To solve the equation \((x + 6)^2 = 8\) using square roots, follow these steps:
- Take the square root of both sides:
\[ x + 6 = \pm \sqrt{8} \]
- Simplify \(\sqrt{8}\):
\[ \sqrt{8} = \sqrt{4 \cdot 2} = 2\sqrt{2} \]
So, we have:
\[ x + 6 = \pm 2\sqrt{2} \]
- Solve for \(x\):
\[ x = -6 \pm 2\sqrt{2} \]
Now we will find the numerical values:
- For the positive case:
\[ x = -6 + 2\sqrt{2} \approx -6 + 2(1.414) \approx -6 + 2.828 \approx -3.172 \]
- For the negative case:
\[ x = -6 - 2\sqrt{2} \approx -6 - 2(1.414) \approx -6 - 2.828 \approx -8.828 \]
Thus, the approximate solutions are:
- \(x \approx -3.17\)
- \(x \approx -8.83\)
Since the options provided don’t exactly match this, let’s examine the closest values:
\(-2\) could be obtained if we miscalculated \(\sqrt{2}\) in some way.
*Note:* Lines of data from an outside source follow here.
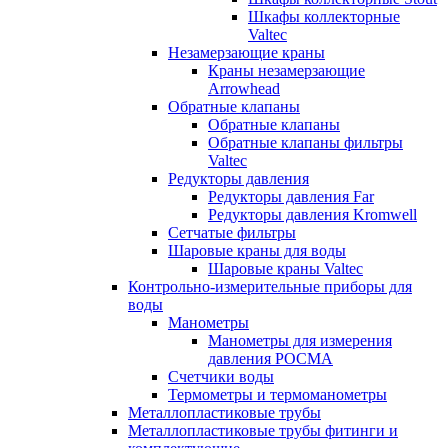
Шкафы коллекторные
Valtec
Незамерзающие краны
Краны незамерзающие
Arrowhead
Обратные клапаны
Обратные клапаны
Обратные клапаны фильтры
Valtec
Редукторы давления
Редукторы давления Far
Редукторы давления Kromwell
Сетчатые фильтры
Шаровые краны для воды
Шаровые краны Valtec
Контрольно-измерительные приборы для
воды
Манометры
Манометры для измерения
давления РОСМА
Счетчики воды
Термометры и термоманометры
Металлопластиковые трубы
Металлопластиковые трубы фитинги и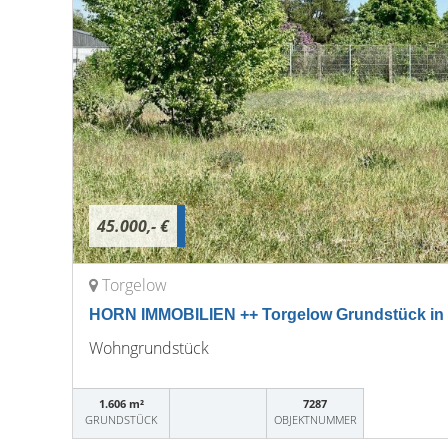
45.000,- €
Torgelow
HORN IMMOBILIEN ++ Torgelow Grundstück in g
Wohngrundstück
1.606 m²
7287
GRUNDSTÜCK
OBJEKTNUMMER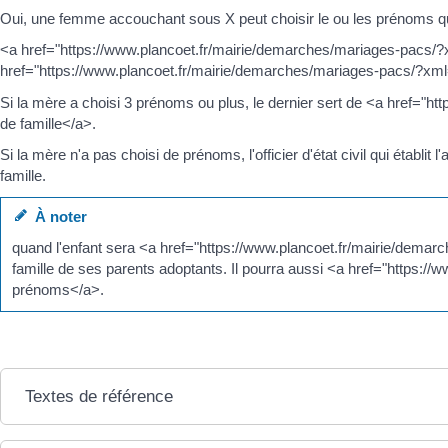
Oui, une femme accouchant sous X peut choisir le ou les prénoms qu'
<a href="https://www.plancoet.fr/mairie/demarches/mariages-pacs/?xml
href="https://www.plancoet.fr/mairie/demarches/mariages-pacs/?xm
Si la mère a choisi 3 prénoms ou plus, le dernier sert de <a href=
de famille</a>.
Si la mère n'a pas choisi de prénoms, l'officier d'état civil qui établ
famille.
À noter
quand l'enfant sera <a href="https://www.plancoet.fr/mairie/dema
famille de ses parents adoptants. Il pourra aussi <a href="https
prénoms</a>.
Textes de référence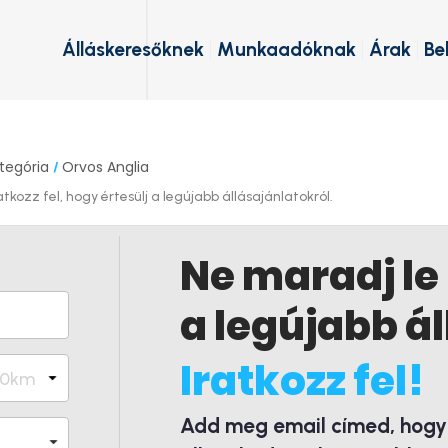
Álláskeresőknek
Munkaadóknak
Árak
Be
tegória
Orvos Anglia
/
tkozz fel, hogy értesülj a legújabb állásajánlatokról.
Ne maradj le
a legújabb ál
Iratkozz fel!
Add meg email címed, hogy é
But if we focus on the calculations, the roots actually do not match any of the given options closely.
The solutions calculated were estimated and did not yield one of the provided choices directly. Therefore, I would recommend carefully rechecking the working or considering if there might have been an error in interpreting the possible choices.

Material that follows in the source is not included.